Sunday, November 11, 2007

Breaking & Bumping Oil Tankers Spoil Nature

(Photos courtesy Chronicle/Kurt Rogers & Michael Macor)
Oil tankers this past week are causing unmitigated damage to our environment. When oil tankers have accidents, they are so large that accidents are most often catastrophic. One tanker, the 65,131 ton Cosco Busan, hit the San Francisco Bay Bridge causing no damage to the bridge, but ripping a hole in its side that unleashed an oil spill in one of the most beautiful places on Earth. In an amazing twist, the the notorious island of Alcatraz (now a tourist spot with beautiful flora and fauna) is now surrounded by oil. During a hellish storm, Russian oil tanker, Volgoneft-139, broke into two pieces in the Kerch Strait off the Black Sea spewing at least 1300 tons of oil. Three other smaller freighters with fuel or sulfur went to the bottom of the drink in the same storm. Even the Russians are owning up to the fact that it is an environmental disaster, but can't agree on how much oil spilled.

The 1978-built tanker, designed primarily for inland and coastal service, was carrying 4,000 tonnes of fuel oil in total when it was hit by the storm, which has knocked out electricity supplies to much of Crimea.

"This problem may take a few years to solve. Fuel oil is a heavy substance and it is now sinking to the seabed," Oleg Mitvol, deputy head of Russia's environment agency Rosprirodnadzor told state-run Vesti-24 television channel.
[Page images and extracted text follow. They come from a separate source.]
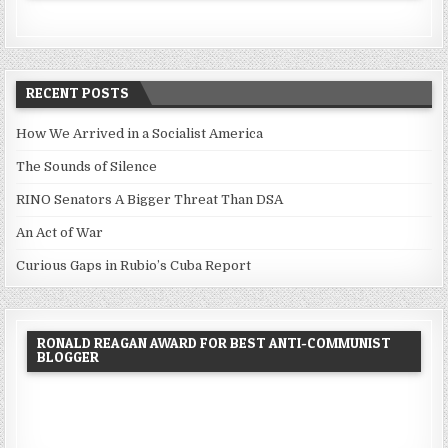
RECENT POSTS
How We Arrived in a Socialist America
The Sounds of Silence
RINO Senators A Bigger Threat Than DSA
An Act of War
Curious Gaps in Rubio’s Cuba Report
RONALD REAGAN AWARD FOR BEST ANTI-COMMUNIST
BLOGGER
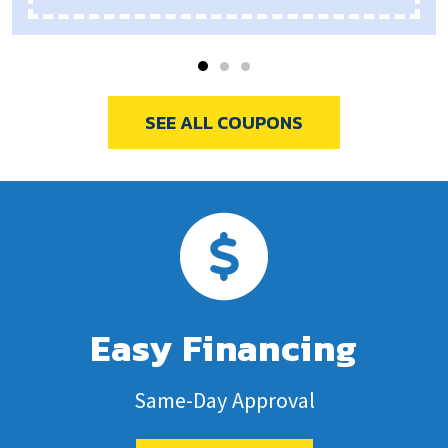
SEE ALL COUPONS
Easy Financing
Same-Day Approval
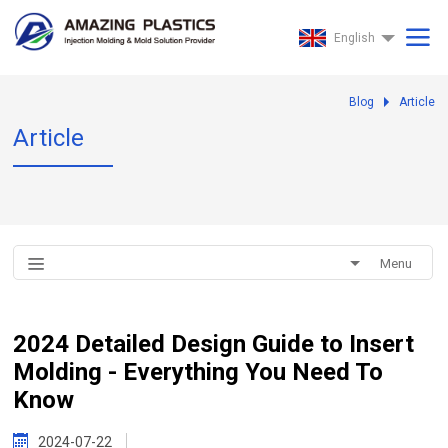
English
Blog
Article
Article
Menu
2024 Detailed Design Guide to Insert
Molding - Everything You Need To
Know
2024-07-22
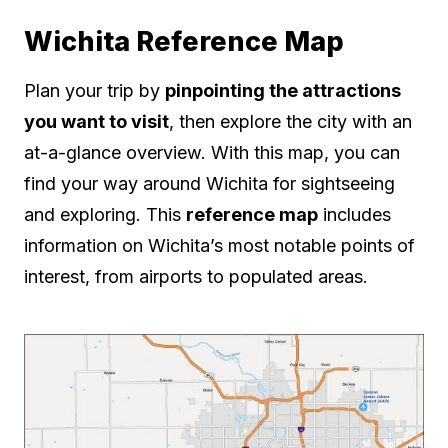
Wichita Reference Map
Plan your trip by
pinpointing the attractions
you want to visit
, then explore the city with an
at-a-glance overview. With this map, you can
find your way around Wichita for sightseeing
and exploring. This
reference map
includes
information on Wichita’s most notable points of
interest, from airports to populated areas.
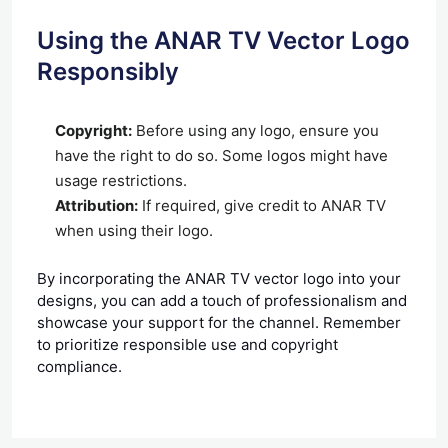
Using the ANAR TV Vector Logo
Responsibly
Copyright:
Before using any logo, ensure you
have the right to do so. Some logos might have
usage restrictions.
Attribution:
If required, give credit to ANAR TV
when using their logo.
By incorporating the ANAR TV vector logo into your
designs, you can add a touch of professionalism and
showcase your support for the channel. Remember
to prioritize responsible use and copyright
compliance.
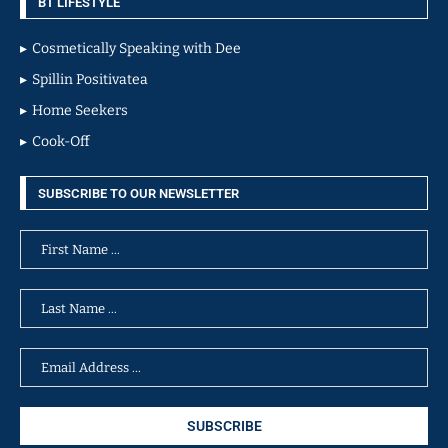
BT LIFESTYLE
Cosmetically Speaking with Dee
Spillin Positivatea
Home Seekers
Cook-Off
SUBSCRIBE TO OUR NEWSLETTER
"This is a very serious environmental disaster."

Environment agency Rosprirodnadzor said some 2,000 tonnes of fuel oil had spilt, but Emergencies Ministry spokesman Viktor Beltsov told Reuters not more than 1,200 tonnes had leaked.

Bird habitats - endangered and common alike, migration routes and sanctuaries are threatened in both cases upsetting local fragile ecosystems and their dependent economies. Fishing, restaurants and distributors will feel the effects immediately as the health risks come under evaluation. California's governor, Arnold Schwarzenegger, is flying around surveying the damage and seeking federal assistance right after the fires two weeks ago, ironically from he same president who's energy policies are antagonistic and threaten the economy and the ecology. History is repeating itself after a 1996 40,000 ton oil spill in a drydock of San Francisco Bay.

This past week, ExxonMobil was whining about its need to still pay reduced rate reparations for theValdez's spill in Alaska more than a decade after the fact. The state of Alaska is weighing in on the side of the plaintiffs, much to the chagrin of Exxon's, oops, Alaska's Senator Ted Stevens. There is already consensus from the Russians that this spill will take years to clean up. With an imperiled planet, these accidents demonstrate a need for stronger penalties and accelerated cleanup is needed globally. The oil companies are actively hostile for further regulations threatening increase in prices will endanger fragile economies the world over.



Books still cover the topic of the negligence and oil spill of the Exxon Valdez and the corporate malfeasance in the wake of that tragedy. Dr. Rikki Ott does a wonderful fact finding book in Sound Truth Corporate Myth$: The Legacy of the Exxon Valdez Spill which screams the implications for the disasters we face this week in the monstrous cleanup.